WORK INSTRUCTION:
Across all the entries below, count each line that holds "Executive" and report the figure only.

[INPUT Boundary: Start]

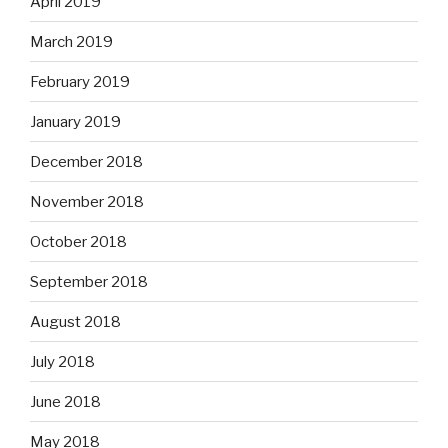
April 2019
March 2019
February 2019
January 2019
December 2018
November 2018
October 2018
September 2018
August 2018
July 2018
June 2018
May 2018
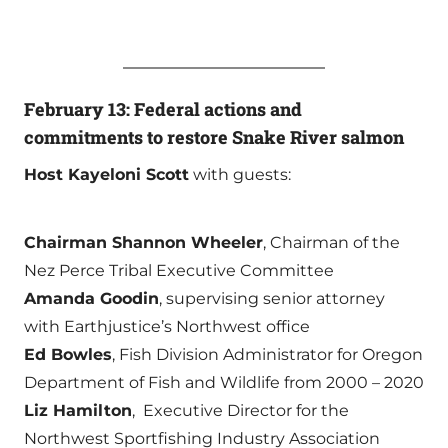
February 13: Federal actions and
commitments to restore Snake River salmon
Host Kayeloni Scott
with guests:
Chairman Shannon Wheeler
, Chairman of the
Nez Perce Tribal Executive Committee
Amanda Goodin
, supervising senior attorney
with Earthjustice’s Northwest office
Ed Bowles
, Fish Division Administrator for Oregon
Department of Fish and Wildlife from 2000 – 2020
Liz Hamilton
, Executive Director for the
Northwest Sportfishing Industry Association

[INPUT Boundary: End]

ANSWER SPACE:
2